**Raw data:**
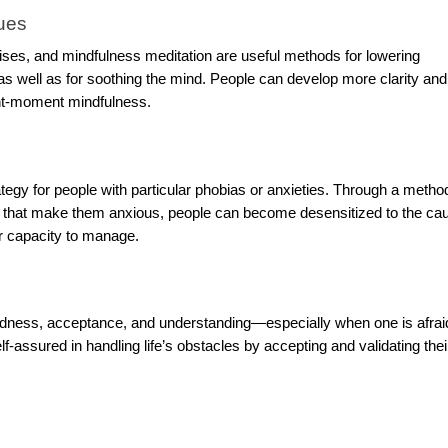
ues
ises, and mindfulness meditation are useful methods for lowering
as well as for soothing the mind. People can develop more clarity and
ent-moment mindfulness.
tegy for people with particular phobias or anxieties. Through a metho
s that make them anxious, people can become desensitized to the ca
ir capacity to manage.
 kindness, acceptance, and understanding—especially when one is afrai
-assured in handling life’s obstacles by accepting and validating the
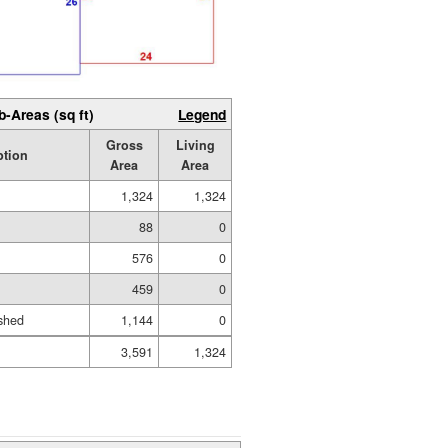
b-Areas (sq ft)
Legend
Gross
Living
ption
Area
Area
1,324
1,324
88
0
576
0
459
0
shed
1,144
0
3,591
1,324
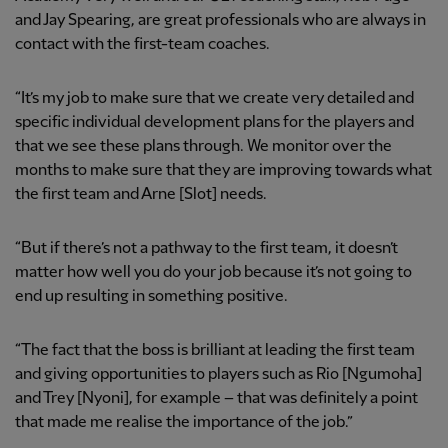
and Jay Spearing, are great professionals who are always in
contact with the first-team coaches.
“It’s my job to make sure that we create very detailed and
specific individual development plans for the players and
that we see these plans through. We monitor over the
months to make sure that they are improving towards what
the first team and Arne [Slot] needs.
“But if there’s not a pathway to the first team, it doesn’t
matter how well you do your job because it’s not going to
end up resulting in something positive.
“The fact that the boss is brilliant at leading the first team
and giving opportunities to players such as Rio [Ngumoha]
and Trey [Nyoni], for example – that was definitely a point
that made me realise the importance of the job.”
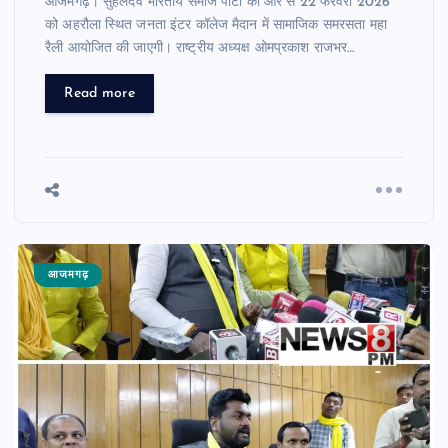
आजमगढ़। सुहेलदेव भारतीय समाज पार्टी की ओर से 22 फरवरी 2026
को अहरौला स्थित जनता इंटर कॉलेज मैदान में सामाजिक समरसता महा
रैली आयोजित की जाएगी। राष्ट्रीय अध्यक्ष ओमप्रकाश राजभर…
Read more
आजमगढ़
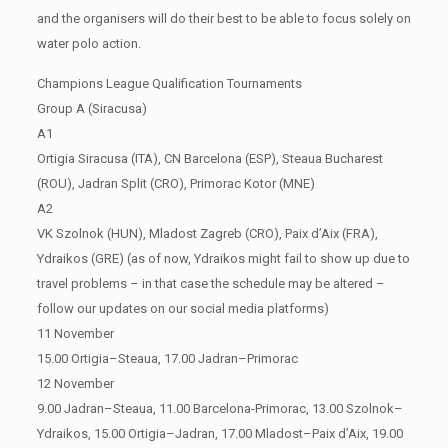
and the organisers will do their best to be able to focus solely on
water polo action.
Champions League Qualification Tournaments
Group A (Siracusa)
A1
Ortigia Siracusa (ITA), CN Barcelona (ESP), Steaua Bucharest
(ROU), Jadran Split (CRO), Primorac Kotor (MNE)
A2
VK Szolnok (HUN), Mladost Zagreb (CRO), Paix d’Aix (FRA),
Ydraikos (GRE) (as of now, Ydraikos might fail to show up due to
travel problems – in that case the schedule may be altered –
follow our updates on our social media platforms)
11 November
15.00 Ortigia–Steaua, 17.00 Jadran–Primorac
12 November
9.00 Jadran–Steaua, 11.00 Barcelona-Primorac, 13.00 Szolnok–
Ydraikos, 15.00 Ortigia–Jadran, 17.00 Mladost–Paix d’Aix, 19.00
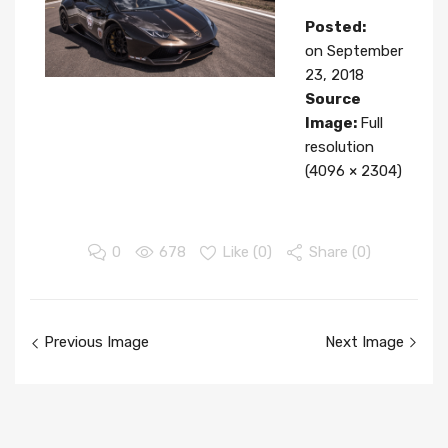
Posted:
on
September
23, 2018
Source
Image:
Full
resolution
(4096 × 2304)
0
678
Like (
0
)
Share (0)
Image
Previous Image
Next Image
navigation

**How to complete this task:** Only the lines from the one containing "12 November" through the end of the listing should be output, word for word and inclusive; keep pictures out.

**Written answer:**
12 November
9.00 Jadran–Steaua, 11.00 Barcelona-Primorac, 13.00 Szolnok–
Ydraikos, 15.00 Ortigia–Jadran, 17.00 Mladost–Paix d’Aix, 19.00
Posted:
on
September
23, 2018
Source
Image:
Full
resolution
(4096 × 2304)
0
678
Like (
0
)
Share (0)
Image
Previous Image
Next Image
navigation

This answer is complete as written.